Scholarly Colloquia and Events

  • 11/1 Geography Colloquium - Bright Oceans: Hyperspect

    Bright Oceans: Hyperspectral differentiation of whitecaps, plastics, sea ice, and floating vegetation and other flotsam

    Heidi M. Dierssen, Professor, Department of Marine Sciences and Department of Geography, University of Connecticut

    Geography Colloquium

    Friday, November 1st, 2019

    12:20 PM - 01:15 PM

    Storrs Campus
    AUST 434

    Viewed from space, the ocean is a dark surface underlying a thick atmosphere which reflects sunlight back to the sensor. Ocean surfaces, however, are not always dark. Various optically active constituents both in the water and on the sea surface can enhance the surface albedo and make the oceans appear much “brighter” than normal. These bright waters serve to enhance water reflectance and can include the presence of whitecaps and foam, sea ice, plastics, and other flotsam at the sea surface.
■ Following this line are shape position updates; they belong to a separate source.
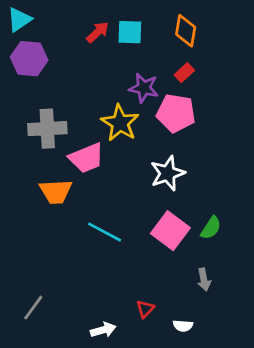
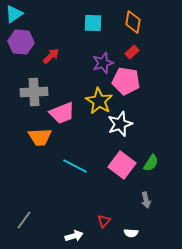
red arrow: (98, 32) -> (51, 56), moved
purple star: (144, 88) -> (103, 63), turned -30
yellow star: (120, 123) -> (99, 101), moved

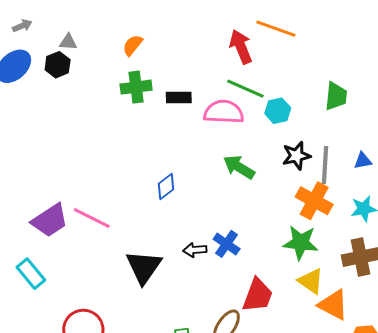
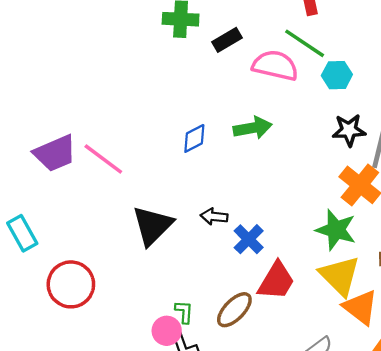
black rectangle: (179, 98) -> (227, 40), turned -40
green arrow: (239, 167) -> (253, 128), moved, turned 128
blue cross: (227, 244) -> (249, 239), moved
cyan rectangle: (31, 274) -> (22, 233), moved
yellow triangle: (311, 281) -> (340, 276), size x1.4

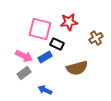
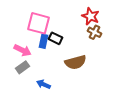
red star: (69, 22) -> (90, 16), moved, turned 30
brown cross: (96, 38) -> (94, 32), turned -32
blue rectangle: (45, 57) -> (44, 41), moved, turned -48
A user of ocean color imagery might presume that bright water features would appear as enhancements in the ocean color reflectance signal; however, standard ocean color processing aims to mask or quantitatively remove these bright features as part of the atmospheric correction. Differentiating between these sea surface constituents, many of which appear “white” or spectrally flat in the visible spectrum (400 to 700 nm), is the objective of this study with the intent to understand how the unique reflectance features of these bright reflecting targets can be used to better conduct atmospheric correction of imagery and to develop new parameters from ocean color imagery. Hyperspectral measurements of these various constituents from visible to the short wave infrared will be provided and various methods to use narrowband features specific to different targets will be presented. While some targets such as marine microplastics may be extremely challenging to differentiate unless they are densely concentrated within a pixel, other targets such as whitecaps, sea ice and floating vegetation are prevalent in satellite imagery and have unique spectral features that allow us to differentiate them from clouds and aerosols in the atmospheric correction routines.